Google's TFT is state-of-the-art for financial time series. Supports multiple temporal horizons, static and dynamic covariates, and interpretability through attention. Implemented in pytorch-forecasting. More computationally intensive than LSTM, but achieves better accuracy with properly prepared data.

XGBoost as Baseline

Don't underestimate gradient boosting with well-engineered features. XGBoost without temporal context often competes with LSTM. Fast to train, easily convertible to TFLite. Excellent baseline for comparison.

Model Advantages Disadvantages
LSTM Captures temporal context Slow training, data-intensive
TFT Interpretability, accuracy Complex configuration
XGBoost Speed, simplicity No temporal memory
Ensemble Mitigates weaknesses Complex deployment

Mobile App Deployment

Inference runs on the server. The model consumes 168 hourly candles (7 days) and returns directional probabilities for 4h/8h/24h horizons. REST endpoint with caching refreshes predictions hourly.

On mobile, only display results:

struct PricePrediction: Codable {
    let symbol: String
    let horizon4h: PredictionOutcome
    let horizon8h: PredictionOutcome
    let horizon24h: PredictionOutcome
    let updatedAt: Date
}

struct PredictionOutcome: Codable {
    let direction: String     // "up", "down", "sideways"
    let probability: Double   // 0.0 - 1.0
    let confidenceInterval: ClosedRange<Double>  // price range
}

Confidence intervals (quantile regression) show a range rather than point predictions. "BTC in 24h: $55,000–$61,000 with 70% confidence" is more honest than "$57,432."

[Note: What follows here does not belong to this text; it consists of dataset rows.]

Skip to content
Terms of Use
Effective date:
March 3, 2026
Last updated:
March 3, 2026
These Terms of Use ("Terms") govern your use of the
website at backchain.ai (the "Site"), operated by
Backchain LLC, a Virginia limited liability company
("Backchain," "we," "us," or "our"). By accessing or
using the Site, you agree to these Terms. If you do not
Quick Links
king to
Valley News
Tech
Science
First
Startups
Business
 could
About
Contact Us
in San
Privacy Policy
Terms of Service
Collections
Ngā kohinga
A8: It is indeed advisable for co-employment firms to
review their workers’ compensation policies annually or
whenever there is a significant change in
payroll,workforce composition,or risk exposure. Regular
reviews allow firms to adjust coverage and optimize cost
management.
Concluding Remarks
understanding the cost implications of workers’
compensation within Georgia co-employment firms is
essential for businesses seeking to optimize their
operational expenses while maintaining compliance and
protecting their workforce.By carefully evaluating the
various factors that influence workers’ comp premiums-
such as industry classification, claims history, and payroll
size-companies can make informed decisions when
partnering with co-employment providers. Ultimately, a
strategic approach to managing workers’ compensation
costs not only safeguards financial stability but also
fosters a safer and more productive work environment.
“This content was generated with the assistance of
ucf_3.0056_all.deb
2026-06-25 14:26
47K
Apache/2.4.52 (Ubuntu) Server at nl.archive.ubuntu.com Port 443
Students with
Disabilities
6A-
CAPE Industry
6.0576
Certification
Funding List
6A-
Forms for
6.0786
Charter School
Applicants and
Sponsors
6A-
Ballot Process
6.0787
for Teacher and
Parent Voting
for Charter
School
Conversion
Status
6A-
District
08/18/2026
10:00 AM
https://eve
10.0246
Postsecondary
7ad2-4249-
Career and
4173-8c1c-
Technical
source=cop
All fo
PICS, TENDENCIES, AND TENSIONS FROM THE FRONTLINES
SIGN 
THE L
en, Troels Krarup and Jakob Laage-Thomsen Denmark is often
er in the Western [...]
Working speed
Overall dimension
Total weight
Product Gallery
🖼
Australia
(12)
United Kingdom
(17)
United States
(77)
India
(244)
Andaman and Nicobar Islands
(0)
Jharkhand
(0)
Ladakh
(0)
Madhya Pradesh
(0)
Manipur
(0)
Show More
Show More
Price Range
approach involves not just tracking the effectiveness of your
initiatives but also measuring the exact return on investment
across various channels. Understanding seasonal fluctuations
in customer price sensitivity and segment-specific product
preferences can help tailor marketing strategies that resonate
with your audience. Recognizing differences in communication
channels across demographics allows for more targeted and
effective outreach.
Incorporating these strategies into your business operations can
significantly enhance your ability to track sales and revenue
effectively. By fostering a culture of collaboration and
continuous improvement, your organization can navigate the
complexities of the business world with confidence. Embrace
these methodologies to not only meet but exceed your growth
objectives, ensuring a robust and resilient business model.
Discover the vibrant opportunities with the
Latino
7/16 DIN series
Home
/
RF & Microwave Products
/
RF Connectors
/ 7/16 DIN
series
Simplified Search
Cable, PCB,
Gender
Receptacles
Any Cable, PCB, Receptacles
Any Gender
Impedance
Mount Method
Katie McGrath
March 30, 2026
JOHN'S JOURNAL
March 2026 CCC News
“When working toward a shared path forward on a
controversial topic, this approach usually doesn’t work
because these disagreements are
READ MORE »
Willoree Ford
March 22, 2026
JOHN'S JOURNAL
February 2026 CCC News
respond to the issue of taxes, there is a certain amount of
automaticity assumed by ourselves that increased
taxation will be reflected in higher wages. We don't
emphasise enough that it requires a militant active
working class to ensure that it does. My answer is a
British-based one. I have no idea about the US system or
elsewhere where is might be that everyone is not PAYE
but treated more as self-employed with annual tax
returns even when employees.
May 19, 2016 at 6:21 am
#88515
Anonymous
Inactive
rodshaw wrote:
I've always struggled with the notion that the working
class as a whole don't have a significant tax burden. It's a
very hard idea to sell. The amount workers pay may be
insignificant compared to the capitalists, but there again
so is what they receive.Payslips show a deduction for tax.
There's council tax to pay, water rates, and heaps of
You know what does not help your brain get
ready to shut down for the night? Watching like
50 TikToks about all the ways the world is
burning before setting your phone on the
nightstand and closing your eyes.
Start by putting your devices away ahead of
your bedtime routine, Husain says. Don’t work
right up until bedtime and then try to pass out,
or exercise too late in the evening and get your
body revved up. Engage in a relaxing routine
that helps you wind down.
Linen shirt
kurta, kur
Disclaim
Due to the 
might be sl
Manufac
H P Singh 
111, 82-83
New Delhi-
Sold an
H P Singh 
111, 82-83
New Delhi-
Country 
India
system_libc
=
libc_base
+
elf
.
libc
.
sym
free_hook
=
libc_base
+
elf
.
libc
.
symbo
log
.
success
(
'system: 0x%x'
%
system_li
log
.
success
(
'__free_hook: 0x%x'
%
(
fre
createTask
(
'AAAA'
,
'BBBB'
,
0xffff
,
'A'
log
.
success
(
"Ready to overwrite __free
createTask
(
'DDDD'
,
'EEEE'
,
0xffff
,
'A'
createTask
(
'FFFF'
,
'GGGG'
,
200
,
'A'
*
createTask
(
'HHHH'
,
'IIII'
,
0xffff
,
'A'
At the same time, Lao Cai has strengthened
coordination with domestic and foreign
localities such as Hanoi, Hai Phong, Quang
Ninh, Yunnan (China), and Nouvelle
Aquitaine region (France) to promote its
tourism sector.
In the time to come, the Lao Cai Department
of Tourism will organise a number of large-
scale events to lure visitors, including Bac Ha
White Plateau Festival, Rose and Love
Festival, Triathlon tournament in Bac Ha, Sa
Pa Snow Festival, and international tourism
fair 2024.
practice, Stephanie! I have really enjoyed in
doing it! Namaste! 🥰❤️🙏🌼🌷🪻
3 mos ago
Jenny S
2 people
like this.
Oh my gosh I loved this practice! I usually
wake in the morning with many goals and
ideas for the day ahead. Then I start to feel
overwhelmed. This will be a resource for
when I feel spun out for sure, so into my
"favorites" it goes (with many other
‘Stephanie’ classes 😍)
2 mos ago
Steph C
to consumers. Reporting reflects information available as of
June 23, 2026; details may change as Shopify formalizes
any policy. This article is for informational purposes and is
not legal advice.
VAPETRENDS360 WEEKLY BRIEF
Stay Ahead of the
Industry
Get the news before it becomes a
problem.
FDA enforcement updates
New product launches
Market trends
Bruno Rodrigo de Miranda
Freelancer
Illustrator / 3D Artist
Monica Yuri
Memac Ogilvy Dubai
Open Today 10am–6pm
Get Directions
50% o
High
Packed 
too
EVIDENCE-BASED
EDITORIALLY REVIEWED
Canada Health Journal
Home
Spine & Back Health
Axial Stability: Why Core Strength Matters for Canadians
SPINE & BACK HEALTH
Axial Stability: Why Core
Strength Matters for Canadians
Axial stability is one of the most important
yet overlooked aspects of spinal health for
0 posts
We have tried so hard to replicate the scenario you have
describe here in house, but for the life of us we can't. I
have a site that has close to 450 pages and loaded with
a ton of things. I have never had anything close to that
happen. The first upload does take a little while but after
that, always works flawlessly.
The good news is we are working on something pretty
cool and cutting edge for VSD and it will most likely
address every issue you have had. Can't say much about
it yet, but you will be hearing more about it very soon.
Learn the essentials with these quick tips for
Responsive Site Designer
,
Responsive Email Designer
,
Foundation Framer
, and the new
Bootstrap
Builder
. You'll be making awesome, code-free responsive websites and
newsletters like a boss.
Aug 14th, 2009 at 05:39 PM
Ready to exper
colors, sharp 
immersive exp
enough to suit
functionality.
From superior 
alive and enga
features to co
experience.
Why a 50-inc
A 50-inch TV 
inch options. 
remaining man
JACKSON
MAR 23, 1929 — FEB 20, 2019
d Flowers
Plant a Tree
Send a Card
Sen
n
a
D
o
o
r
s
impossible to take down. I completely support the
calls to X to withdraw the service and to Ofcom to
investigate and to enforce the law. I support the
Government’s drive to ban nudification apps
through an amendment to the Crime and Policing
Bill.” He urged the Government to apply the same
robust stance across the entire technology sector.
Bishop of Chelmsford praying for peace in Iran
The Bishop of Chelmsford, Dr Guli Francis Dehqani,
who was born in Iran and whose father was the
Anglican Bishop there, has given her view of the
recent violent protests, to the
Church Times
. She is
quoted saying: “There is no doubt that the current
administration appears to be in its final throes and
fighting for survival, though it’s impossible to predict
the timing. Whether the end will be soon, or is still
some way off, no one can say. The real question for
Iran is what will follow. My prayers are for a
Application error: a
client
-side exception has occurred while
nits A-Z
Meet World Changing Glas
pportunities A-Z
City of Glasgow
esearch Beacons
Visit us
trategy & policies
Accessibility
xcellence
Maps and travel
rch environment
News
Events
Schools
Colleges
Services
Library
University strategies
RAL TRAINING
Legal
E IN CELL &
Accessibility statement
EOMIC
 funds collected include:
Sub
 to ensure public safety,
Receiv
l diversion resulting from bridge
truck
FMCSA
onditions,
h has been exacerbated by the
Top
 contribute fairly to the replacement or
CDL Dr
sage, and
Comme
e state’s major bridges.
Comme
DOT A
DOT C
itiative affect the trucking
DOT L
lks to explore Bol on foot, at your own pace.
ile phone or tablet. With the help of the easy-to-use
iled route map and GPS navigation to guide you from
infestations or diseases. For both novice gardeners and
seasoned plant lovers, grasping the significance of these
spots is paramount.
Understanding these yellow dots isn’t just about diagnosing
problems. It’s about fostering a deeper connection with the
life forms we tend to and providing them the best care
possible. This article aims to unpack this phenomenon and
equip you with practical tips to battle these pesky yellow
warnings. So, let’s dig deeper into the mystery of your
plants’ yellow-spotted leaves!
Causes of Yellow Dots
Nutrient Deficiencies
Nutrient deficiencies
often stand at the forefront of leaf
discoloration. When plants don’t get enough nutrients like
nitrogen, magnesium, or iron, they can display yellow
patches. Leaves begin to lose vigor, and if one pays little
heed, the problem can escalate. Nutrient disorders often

Model Degradation Monitoring

Cryptocurrency markets evolve: bull/bear regimes shift, new assets emerge, regulatory events occur. A model trained during the 2021 bull market performs poorly in 2022.

Monitoring metrics:

  • Rolling accuracy over the last 30 days
  • Distribution shift in features (KL-divergence between training and recent data)
  • Sharpe ratio if used for trading

When degradation occurs (accuracy drops 5%+ from baseline), automatically retrain on fresh data.

Disclaimer

Include in the app: "Predictions are informational only. Past accuracy does not guarantee future results. Not investment advice."

Process Overview

Collect and clean data (OHLCV + on-chain). Engineer features and normalize. Train and validate multiple models. Select the best, convert, and deploy the API. Mobile UI: display predictions with confidence intervals. Configure monitoring and auto-retraining.

Timeline Estimates

Basic LSTM with standard features and mobile dashboard: 2–4 weeks. Ensemble with on-chain data, multi-horizon forecasting, and monitoring: 5–10 weeks.